▶ WORK INSTRUCTION: The entries are to be written out word for word, with their images left out.

▶ EXERCISE MATERIAL:
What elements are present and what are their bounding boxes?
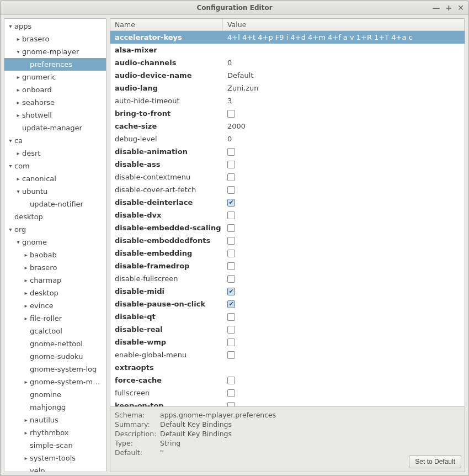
tree-item[interactable]: gnome-nettool bbox=[4, 337, 106, 350]
tree-item[interactable]: ▸seahorse bbox=[4, 96, 106, 109]
key-row[interactable]: disable-deinterlace bbox=[110, 196, 465, 209]
key-row[interactable]: disable-pause-on-click bbox=[110, 298, 465, 310]
expander-icon[interactable]: ▾ bbox=[7, 137, 14, 144]
checkbox[interactable] bbox=[227, 110, 235, 118]
checkbox[interactable] bbox=[227, 377, 235, 384]
tree-item[interactable]: yelp bbox=[4, 464, 106, 472]
key-value[interactable] bbox=[223, 250, 465, 257]
key-value[interactable] bbox=[223, 377, 465, 384]
checkbox[interactable] bbox=[227, 148, 235, 156]
expander-icon[interactable]: ▸ bbox=[14, 36, 22, 42]
set-to-default-button[interactable]: Set to Default bbox=[409, 455, 461, 468]
expander-icon[interactable]: ▸ bbox=[14, 176, 22, 182]
tree-item[interactable]: ▸system-tools bbox=[4, 452, 106, 464]
checkbox[interactable] bbox=[227, 224, 235, 232]
expander-icon[interactable]: ▸ bbox=[14, 87, 22, 93]
tree-item[interactable]: ▸gnome-system-monitor bbox=[4, 375, 106, 388]
expander-icon[interactable]: ▸ bbox=[14, 112, 22, 118]
tree-item[interactable]: ▸nautilus bbox=[4, 414, 106, 426]
key-row[interactable]: force-cache bbox=[110, 374, 465, 387]
key-value[interactable] bbox=[223, 288, 465, 295]
tree-item[interactable]: ▸file-roller bbox=[4, 312, 106, 325]
key-row[interactable]: extraopts bbox=[110, 361, 465, 374]
key-row[interactable]: disable-real bbox=[110, 323, 465, 336]
key-row[interactable]: disable-wmp bbox=[110, 336, 465, 348]
key-row[interactable]: disable-contextmenu bbox=[110, 171, 465, 183]
checkbox[interactable] bbox=[227, 211, 235, 219]
tree-item[interactable]: ▾apps bbox=[4, 20, 106, 33]
key-value[interactable] bbox=[223, 262, 465, 270]
tree-item[interactable]: simple-scan bbox=[4, 439, 106, 452]
key-row[interactable]: disable-embeddedfonts bbox=[110, 234, 465, 247]
tree-item[interactable]: ▾gnome bbox=[4, 236, 106, 248]
tree-item[interactable]: ▸brasero bbox=[4, 33, 106, 45]
tree-item[interactable]: gnome-system-log bbox=[4, 363, 106, 375]
key-row[interactable]: disable-midi bbox=[110, 285, 465, 298]
tree-item[interactable]: ▸desktop bbox=[4, 287, 106, 299]
key-value[interactable] bbox=[223, 161, 465, 168]
expander-icon[interactable]: ▸ bbox=[22, 315, 30, 321]
tree-item[interactable]: gnome-sudoku bbox=[4, 350, 106, 363]
key-value[interactable]: 0 bbox=[223, 135, 465, 143]
column-header-name[interactable]: Name bbox=[110, 19, 223, 30]
key-value[interactable] bbox=[223, 351, 465, 359]
tree-item[interactable]: ▾com bbox=[4, 160, 106, 172]
tree-item[interactable]: update-notifier bbox=[4, 198, 106, 210]
expander-icon[interactable]: ▾ bbox=[14, 239, 22, 245]
checkbox[interactable] bbox=[227, 288, 235, 295]
key-value[interactable] bbox=[223, 237, 465, 245]
checkbox[interactable] bbox=[227, 161, 235, 168]
key-row[interactable]: disable-cover-art-fetch bbox=[110, 183, 465, 196]
expander-icon[interactable]: ▸ bbox=[14, 150, 22, 156]
key-value[interactable]: 2000 bbox=[223, 122, 465, 130]
expander-icon[interactable]: ▾ bbox=[14, 188, 22, 194]
expander-icon[interactable]: ▾ bbox=[7, 23, 14, 29]
checkbox[interactable] bbox=[227, 326, 235, 334]
checkbox[interactable] bbox=[227, 389, 235, 397]
tree-item[interactable]: ▸onboard bbox=[4, 83, 106, 96]
expander-icon[interactable]: ▸ bbox=[22, 265, 30, 271]
tree-item[interactable]: ▸evince bbox=[4, 299, 106, 312]
expander-icon[interactable]: ▸ bbox=[14, 74, 22, 80]
checkbox[interactable] bbox=[227, 300, 235, 308]
key-value[interactable] bbox=[223, 110, 465, 118]
key-row[interactable]: disable-fullscreen bbox=[110, 272, 465, 285]
expander-icon[interactable]: ▸ bbox=[22, 417, 30, 423]
expander-icon[interactable]: ▸ bbox=[22, 277, 30, 283]
key-value[interactable] bbox=[223, 186, 465, 194]
maximize-button[interactable]: + bbox=[446, 4, 452, 12]
tree-item[interactable]: update-manager bbox=[4, 121, 106, 134]
key-row[interactable]: disable-animation bbox=[110, 145, 465, 158]
expander-icon[interactable]: ▸ bbox=[22, 430, 30, 436]
key-row[interactable]: alsa-mixer bbox=[110, 44, 465, 56]
key-list[interactable]: accelerator-keys4+l 4+t 4+p F9 i 4+d 4+m… bbox=[110, 31, 465, 406]
key-row[interactable]: bring-to-front bbox=[110, 107, 465, 120]
expander-icon[interactable]: ▸ bbox=[14, 99, 22, 105]
key-row[interactable]: fullscreen bbox=[110, 387, 465, 399]
key-value[interactable] bbox=[223, 211, 465, 219]
expander-icon[interactable]: ▸ bbox=[22, 379, 30, 385]
key-row[interactable]: audio-device-nameDefault bbox=[110, 69, 465, 82]
tree-item[interactable]: ▸baobab bbox=[4, 248, 106, 261]
titlebar[interactable]: Configuration Editor — + ✕ bbox=[1, 1, 468, 15]
tree-item[interactable]: gcalctool bbox=[4, 325, 106, 337]
key-value[interactable] bbox=[223, 148, 465, 156]
schema-tree[interactable]: ▾apps▸brasero▾gnome-mplayerpreferences▸g… bbox=[4, 19, 106, 472]
tree-item[interactable]: ▸canonical bbox=[4, 172, 106, 185]
key-value[interactable] bbox=[223, 389, 465, 397]
key-row[interactable]: disable-embedded-scaling bbox=[110, 221, 465, 234]
checkbox[interactable] bbox=[227, 313, 235, 321]
key-value[interactable] bbox=[223, 300, 465, 308]
tree-item[interactable]: ▸desrt bbox=[4, 147, 106, 160]
key-value[interactable] bbox=[223, 402, 465, 407]
key-row[interactable]: disable-qt bbox=[110, 310, 465, 323]
tree-item[interactable]: ▸gnumeric bbox=[4, 71, 106, 83]
tree-item[interactable]: preferences bbox=[4, 58, 106, 71]
key-row[interactable]: audio-channels0 bbox=[110, 56, 465, 69]
checkbox[interactable] bbox=[227, 351, 235, 359]
key-row[interactable]: debug-level0 bbox=[110, 133, 465, 145]
expander-icon[interactable]: ▸ bbox=[22, 252, 30, 258]
checkbox[interactable] bbox=[227, 237, 235, 245]
key-row[interactable]: disable-dvx bbox=[110, 209, 465, 221]
tree-item[interactable]: gnomine bbox=[4, 388, 106, 401]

▶ WRITTEN SOLUTION:
What elements are present and what are their bounding boxes?
tree-item[interactable]: gnome-nettool bbox=[4, 337, 106, 350]
tree-item[interactable]: ▸seahorse bbox=[4, 96, 106, 109]
key-row[interactable]: disable-deinterlace bbox=[110, 196, 465, 209]
key-row[interactable]: disable-pause-on-click bbox=[110, 298, 465, 310]
expander-icon[interactable]: ▾ bbox=[7, 137, 14, 144]
checkbox[interactable] bbox=[227, 110, 235, 118]
checkbox[interactable] bbox=[227, 377, 235, 384]
tree-item[interactable]: yelp bbox=[4, 464, 106, 472]
key-value[interactable] bbox=[223, 250, 465, 257]
key-value[interactable] bbox=[223, 377, 465, 384]
checkbox[interactable] bbox=[227, 148, 235, 156]
expander-icon[interactable]: ▸ bbox=[14, 36, 22, 42]
set-to-default-button[interactable]: Set to Default bbox=[409, 455, 461, 468]
expander-icon[interactable]: ▸ bbox=[14, 176, 22, 182]
tree-item[interactable]: ▸system-tools bbox=[4, 452, 106, 464]
checkbox[interactable] bbox=[227, 224, 235, 232]
expander-icon[interactable]: ▸ bbox=[14, 87, 22, 93]
tree-item[interactable]: ▸gnome-system-monitor bbox=[4, 375, 106, 388]
expander-icon[interactable]: ▸ bbox=[14, 112, 22, 118]
tree-item[interactable]: ▸nautilus bbox=[4, 414, 106, 426]
key-row[interactable]: force-cache bbox=[110, 374, 465, 387]
key-value[interactable] bbox=[223, 288, 465, 295]
tree-item[interactable]: ▸file-roller bbox=[4, 312, 106, 325]
key-row[interactable]: extraopts bbox=[110, 361, 465, 374]
key-row[interactable]: disable-real bbox=[110, 323, 465, 336]
key-row[interactable]: disable-wmp bbox=[110, 336, 465, 348]
key-row[interactable]: disable-contextmenu bbox=[110, 171, 465, 183]
checkbox[interactable] bbox=[227, 211, 235, 219]
tree-item[interactable]: ▾apps bbox=[4, 20, 106, 33]
key-value[interactable] bbox=[223, 262, 465, 270]
tree-item[interactable]: simple-scan bbox=[4, 439, 106, 452]
key-row[interactable]: disable-embeddedfonts bbox=[110, 234, 465, 247]
tree-item[interactable]: ▾gnome bbox=[4, 236, 106, 248]
tree-item[interactable]: ▸brasero bbox=[4, 33, 106, 45]
tree-item[interactable]: gnome-system-log bbox=[4, 363, 106, 375]
key-row[interactable]: disable-midi bbox=[110, 285, 465, 298]
tree-item[interactable]: ▸desktop bbox=[4, 287, 106, 299]
key-value[interactable] bbox=[223, 161, 465, 168]
expander-icon[interactable]: ▸ bbox=[22, 315, 30, 321]
tree-item[interactable]: gnome-sudoku bbox=[4, 350, 106, 363]
key-value[interactable]: 0 bbox=[223, 135, 465, 143]
column-header-name[interactable]: Name bbox=[110, 19, 223, 30]
key-value[interactable] bbox=[223, 351, 465, 359]
tree-item[interactable]: ▾com bbox=[4, 160, 106, 172]
tree-item[interactable]: update-notifier bbox=[4, 198, 106, 210]
expander-icon[interactable]: ▾ bbox=[14, 239, 22, 245]
checkbox[interactable] bbox=[227, 288, 235, 295]
key-value[interactable] bbox=[223, 237, 465, 245]
checkbox[interactable] bbox=[227, 161, 235, 168]
key-row[interactable]: disable-cover-art-fetch bbox=[110, 183, 465, 196]
expander-icon[interactable]: ▸ bbox=[14, 150, 22, 156]
key-value[interactable]: 2000 bbox=[223, 122, 465, 130]
expander-icon[interactable]: ▾ bbox=[14, 188, 22, 194]
expander-icon[interactable]: ▾ bbox=[7, 23, 14, 29]
checkbox[interactable] bbox=[227, 326, 235, 334]
checkbox[interactable] bbox=[227, 389, 235, 397]
tree-item[interactable]: ▸onboard bbox=[4, 83, 106, 96]
expander-icon[interactable]: ▸ bbox=[22, 265, 30, 271]
tree-item[interactable]: ▸evince bbox=[4, 299, 106, 312]
expander-icon[interactable]: ▸ bbox=[14, 74, 22, 80]
checkbox[interactable] bbox=[227, 300, 235, 308]
key-value[interactable] bbox=[223, 110, 465, 118]
key-row[interactable]: disable-fullscreen bbox=[110, 272, 465, 285]
expander-icon[interactable]: ▸ bbox=[22, 417, 30, 423]
expander-icon[interactable]: ▸ bbox=[22, 277, 30, 283]
key-value[interactable] bbox=[223, 186, 465, 194]
maximize-button[interactable]: + bbox=[446, 4, 452, 12]
tree-item[interactable]: update-manager bbox=[4, 121, 106, 134]
key-row[interactable]: disable-animation bbox=[110, 145, 465, 158]
expander-icon[interactable]: ▸ bbox=[22, 430, 30, 436]
key-row[interactable]: alsa-mixer bbox=[110, 44, 465, 56]
key-list[interactable]: accelerator-keys4+l 4+t 4+p F9 i 4+d 4+m… bbox=[110, 31, 465, 406]
key-row[interactable]: bring-to-front bbox=[110, 107, 465, 120]
expander-icon[interactable]: ▸ bbox=[14, 99, 22, 105]
key-row[interactable]: fullscreen bbox=[110, 387, 465, 399]
key-value[interactable] bbox=[223, 211, 465, 219]
expander-icon[interactable]: ▸ bbox=[22, 379, 30, 385]
key-row[interactable]: audio-device-nameDefault bbox=[110, 69, 465, 82]
tree-item[interactable]: ▸baobab bbox=[4, 248, 106, 261]
titlebar[interactable]: Configuration Editor — + ✕ bbox=[1, 1, 468, 15]
tree-item[interactable]: gcalctool bbox=[4, 325, 106, 337]
key-value[interactable] bbox=[223, 148, 465, 156]
schema-tree[interactable]: ▾apps▸brasero▾gnome-mplayerpreferences▸g… bbox=[4, 19, 106, 472]
tree-item[interactable]: ▸canonical bbox=[4, 172, 106, 185]
key-value[interactable] bbox=[223, 389, 465, 397]
key-row[interactable]: disable-embedded-scaling bbox=[110, 221, 465, 234]
checkbox[interactable] bbox=[227, 313, 235, 321]
key-value[interactable] bbox=[223, 300, 465, 308]
tree-item[interactable]: ▸desrt bbox=[4, 147, 106, 160]
key-value[interactable] bbox=[223, 402, 465, 407]
key-row[interactable]: disable-qt bbox=[110, 310, 465, 323]
tree-item[interactable]: ▸gnumeric bbox=[4, 71, 106, 83]
tree-item[interactable]: preferences bbox=[4, 58, 106, 71]
key-row[interactable]: audio-channels0 bbox=[110, 56, 465, 69]
checkbox[interactable] bbox=[227, 351, 235, 359]
key-row[interactable]: debug-level0 bbox=[110, 133, 465, 145]
expander-icon[interactable]: ▸ bbox=[22, 252, 30, 258]
checkbox[interactable] bbox=[227, 237, 235, 245]
key-row[interactable]: disable-dvx bbox=[110, 209, 465, 221]
tree-item[interactable]: gnomine bbox=[4, 388, 106, 401]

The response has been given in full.